# Aim of the exercise
Lines with the word "zoom" in them must be copied from the records below.

[Document understanding data]
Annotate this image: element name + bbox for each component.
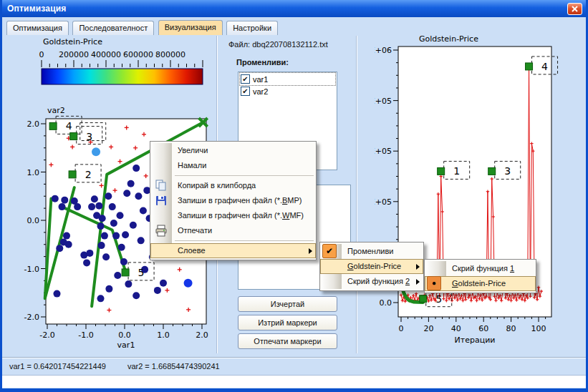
svg-text:0: 0	[399, 324, 404, 333]
menu-item-layers[interactable]: Слоеве	[150, 243, 316, 258]
menu-label-accel: G	[347, 262, 354, 270]
colorbar: Goldstein-Price0200000400000600000800000	[31, 36, 211, 92]
save-icon	[155, 195, 168, 207]
delete-markers-button[interactable]: Изтрий маркери	[238, 315, 337, 330]
svg-text:40: 40	[451, 324, 461, 333]
menu-item-print[interactable]: Отпечати	[150, 223, 316, 238]
variable-row-var2[interactable]: ✔ var2	[240, 85, 335, 97]
svg-text:800000: 800000	[155, 50, 185, 59]
tabstrip: Оптимизация Последователност Визуализаци…	[2, 17, 586, 34]
close-icon	[572, 6, 578, 12]
print-markers-button[interactable]: Отпечати маркери	[238, 333, 337, 349]
optimization-window: Оптимизация Оптимизация Последователност…	[0, 0, 588, 392]
svg-text:-1.0: -1.0	[24, 265, 39, 274]
variable-row-var1[interactable]: ✔ var1	[240, 73, 335, 85]
menu-item-copy-clipboard[interactable]: Копирай в клипборда	[150, 178, 316, 193]
menu-item-zoom-out[interactable]: Намали	[150, 158, 316, 173]
menu-label: Отпечати	[178, 226, 212, 235]
tab-optimizatsia[interactable]: Оптимизация	[6, 21, 69, 35]
svg-text:3: 3	[504, 165, 511, 177]
menu-item-hide-function-1[interactable]: Скрий функция 1	[425, 261, 536, 276]
menu-separator	[175, 175, 314, 176]
menu-label: Слоеве	[178, 246, 206, 255]
svg-text:0.0: 0.0	[27, 216, 40, 225]
menu-label: Копирай в клипборда	[178, 181, 256, 190]
svg-text:80: 80	[506, 324, 516, 333]
draw-button[interactable]: Изчертай	[238, 296, 337, 312]
svg-text:8.0E+05: 8.0E+05	[375, 97, 392, 106]
menu-item-goldstein-price[interactable]: Goldstein-Price	[320, 259, 423, 274]
svg-text:0: 0	[39, 50, 44, 59]
menu-label-accel: 1	[510, 264, 514, 273]
svg-text:400000: 400000	[91, 50, 121, 59]
svg-text:200000: 200000	[59, 50, 89, 59]
checkbox-var2[interactable]: ✔	[241, 87, 250, 96]
checkmark-icon: ✔	[322, 244, 337, 258]
printer-icon	[155, 225, 168, 237]
menu-item-save-wmf[interactable]: Запиши в графичен файл (*.WMF)	[150, 208, 316, 223]
svg-text:-2.0: -2.0	[39, 330, 54, 340]
svg-text:Goldstein-Price: Goldstein-Price	[419, 34, 478, 44]
menu-label: Скрий функция	[347, 277, 405, 285]
menu-item-hide-function-2[interactable]: Скрий функция 2	[320, 274, 423, 289]
close-button[interactable]	[567, 3, 582, 15]
svg-text:0.0: 0.0	[380, 298, 392, 308]
menu-item-goldstein-price-radio[interactable]: ● Goldstein-Price	[425, 276, 536, 291]
svg-text:var2: var2	[47, 106, 65, 115]
menu-label: oldstein-Price	[458, 279, 506, 288]
svg-text:1: 1	[453, 165, 460, 177]
tab-nastroiki[interactable]: Настройки	[226, 21, 278, 35]
status-bar: var1 = 0.642017454221449 var2 = 1.668544…	[2, 357, 586, 375]
menu-label: MF)	[289, 211, 304, 220]
status-var1: var1 = 0.642017454221449	[9, 362, 106, 371]
menu-item-promenlivi[interactable]: ✔ Променливи	[320, 244, 423, 259]
svg-text:5: 5	[138, 267, 145, 278]
goldstein-price-plot[interactable]: 0.02.0E+054.0E+056.0E+058.0E+051.0E+0602…	[375, 34, 584, 351]
tab-posledovatelnost[interactable]: Последователност	[72, 21, 154, 35]
layers-submenu: ✔ Променливи Goldstein-Price Скрий функц…	[319, 242, 424, 291]
panel-divider-right	[356, 36, 357, 353]
svg-text:-1.0: -1.0	[78, 330, 93, 340]
variables-label: Променливи:	[236, 58, 289, 67]
svg-text:2.0: 2.0	[27, 119, 40, 129]
tab-vizualizatsia[interactable]: Визуализация	[158, 20, 223, 35]
svg-text:4: 4	[66, 120, 72, 132]
status-var2: var2 = 1.66854474390241	[127, 362, 220, 371]
context-menu: Увеличи Намали Копирай в клипборда Запиш…	[150, 141, 317, 260]
svg-text:6.0E+05: 6.0E+05	[375, 147, 392, 156]
svg-text:1.0: 1.0	[27, 168, 40, 177]
menu-label-accel: W	[282, 211, 289, 220]
svg-text:2: 2	[85, 169, 92, 180]
svg-text:Goldstein-Price: Goldstein-Price	[43, 37, 102, 46]
menu-item-save-bmp[interactable]: Запиши в графичен файл (*.BMP)	[150, 193, 316, 208]
menu-label: Променливи	[347, 247, 393, 255]
checkbox-var1[interactable]: ✔	[241, 74, 250, 84]
svg-text:3: 3	[86, 131, 92, 142]
submenu-arrow-icon	[416, 279, 420, 285]
menu-label: Скрий функция	[452, 264, 510, 273]
svg-text:20: 20	[423, 324, 433, 333]
svg-text:1.0: 1.0	[157, 330, 170, 340]
variable-label-var2: var2	[253, 87, 268, 96]
menu-label: MP)	[287, 196, 302, 205]
titlebar: Оптимизация	[2, 0, 586, 17]
svg-text:Итерации: Итерации	[455, 335, 496, 345]
menu-label: Запиши в графичен файл (*.	[178, 211, 282, 220]
menu-label-accel: 2	[405, 277, 410, 285]
svg-text:1.0E+06: 1.0E+06	[375, 46, 392, 55]
svg-text:-2.0: -2.0	[24, 313, 39, 322]
file-label: Файл: dbq220708132112.txt	[228, 40, 328, 49]
menu-item-zoom-in[interactable]: Увеличи	[150, 143, 316, 158]
menu-label: Запиши в графичен файл (*.	[178, 196, 282, 205]
svg-text:4.0E+05: 4.0E+05	[375, 197, 392, 207]
copy-icon	[155, 180, 168, 192]
goldstein-submenu: Скрий функция 1 ● Goldstein-Price	[424, 259, 536, 293]
svg-text:60: 60	[478, 324, 488, 333]
variable-label-var1: var1	[253, 75, 268, 84]
radio-selected-icon: ●	[427, 276, 441, 290]
menu-label: Увеличи	[178, 146, 208, 155]
menu-separator	[175, 240, 314, 241]
submenu-arrow-icon	[309, 248, 312, 254]
svg-text:4: 4	[541, 61, 548, 72]
svg-text:var1: var1	[117, 340, 135, 350]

# Exercise result
menu-item-zoom-out[interactable]: Намали	[150, 158, 316, 173]
menu-item-zoom-in[interactable]: Увеличи	[150, 143, 316, 158]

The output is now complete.